Study objectives: We analyzed data from a
community-based cancer database over a 26-year period in order to
characterize clinicopathologic differences between black and white
patients with lung cancer, and to identify relevant temporal trends in
incidence and survival.
Design, setting, and patients:
Data on demographics, stage, histology, and survival were obtained on
all black and white patients with primary bronchogenic carcinoma
registered in the community-based metropolitan Detroit Surveillance,
Epidemiology, and End Results database from 1973 to 1998.
Results: Of 48,318 eligible patients, 23% were black. Lung
cancer incidence rates decreased for men of both races from 1985 to
1998, with a greater decline occurring in black men (p < 0.0001).

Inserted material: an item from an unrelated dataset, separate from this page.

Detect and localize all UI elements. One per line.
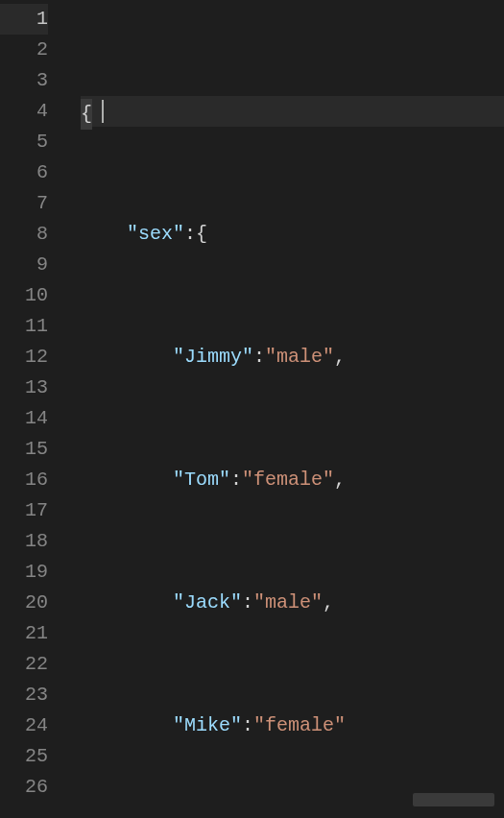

Although incidence rates declined over time for men of both races< 50 years of age, this decrease was greater in white men, resulting
in an increase in the racial differential in younger men. Temporal
trends in incidence rates were similar for women of both races. The
incidence of distant-stage disease was higher among blacks throughout
the study period. The incidence of local-stage disease decreased for
both races, though this decline was greater in blacks. A significant
racial difference in 2-year and 5-year survival rates developed during
the study period, due to a distinct lack of improvement in black
patients. In a multivariate model, the relative risks of death for
black patients, relative to white patients, were 1.24 (p < 0.0001)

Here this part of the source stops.